Nothing more. In fact, the whole group were less remarkable and tragical-looking than I thought they would have been. I was disappointed until I came to Lord Ascot, and then I could not take my eyes off him.

There was tragedy enough there. There was coarse brutality and passion enough, in all conscience. And yet that man had done what he had done. Here was a puzzle with a vengeance.

Lord Ascot, as I saw him now, for the first time, was simply a low-bred and repulsive-looking man. In stature he was gigantic, in every respect save height. He was about five feet nine, very deep about the chest. His hair was rather dark, cut close.

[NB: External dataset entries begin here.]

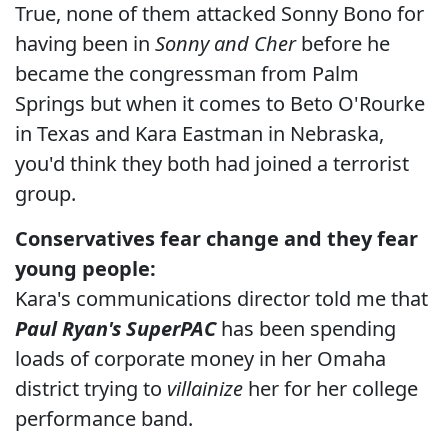
True, none of them attacked Sonny Bono for
having been in
Sonny and Cher
before he
became the congressman from Palm
Springs but when it comes to Beto O'Rourke
in Texas and Kara Eastman in Nebraska,
you'd think they both had joined a terrorist
group.
Conservatives fear change and they fear
young people:
Kara's communications director told me that
Paul Ryan's SuperPAC
has been spending
loads of corporate money in her Omaha
district trying to
villainize
her for her college
performance band.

His face was very florid, and perfectly hairless. His forehead was low. His eyes were small, and close together. His eyebrows were heavy, and met over his nose, which was short and square. His mouth was large; and when you came to his mouth, you came to the first tolerable feature in his face. When he was speaking to no one in particular, the under lip was set, and the whole face, I am sorry to say, was the sort of face which is quite as often seen in the dock, as in the witness-box (unless some gentleman has turned Queen's evidence). And this was the man who had risked a duke's fortune, because "There were some things a fellow couldn't do, you know."

It was very puzzling till he began to speak about his grandmother, and then his lower lip pouted out, his eyebrows raised, his eyes were apart, and he looked a different man. Is it possible that if he had not been brought up to cock-fighting and horse-racing, among prize-fighters and jockeys, that he might have been a different man? I can't say, I am sure.

Lord and Lady Hainault were simply a very high-bred, very handsome, and very charming pair of people. I never had the slightest personal acquaintance with either of them. My cousin knows them both very intimately, and he says there are not two better people in the world.

Charles Ravenshoe rose to reply to General Mainwaring's speech, proposing the brides and bridegrooms, and I looked at him very curiously. He was pale, from his recent illness, and he never was handsome. But his face was the face of a man whom I should fancy most people would get very fond of. When we were schoolfellows at Shrewsbury, he was a tall dark-haired boy, who was always laughing, and kicking up a row, and giving his things away to other fellows. Now he was a tall, dark, melancholy-looking man, with great eyes and lofty eyebrows. His vivacity, and that carriage which comes from the possession of great physical strength, were gone; and while I looked at him, I felt ten years older. Why should I try to describe him further? He is not so remarkable a man as either Lord Ascot or William. But he was the best man I ever knew.

He said a few kind hearty words, and sat down, and then Lord Ascot got up. And I took hold of Lizzie's hand with my left; and I put my right elbow on the table and watched him intensely, with my hand shading my face. He had a coat buttoned over his great chest, and as he spoke he kept on buttoning and unbuttoning it with his great coarse hand. He said—

"I ain't much hand at this sort of thing. I suppose those two Marstons, confound them, are saying to themselves that I ought to be, because I am in the House of Lords. That John Marston is a most impudent beggar, and I shall expect to see his friend to-morrow morning. He always was, you know. He has thwarted me all through my life. I wanted Charles Ravenshoe to go to the deuce, and I'll be hanged if he'd let him. And it is not to be borne."

There was a general laugh at this, and Lord Ascot stretched his hand across General Mainwaring, and shook hands with my cousin.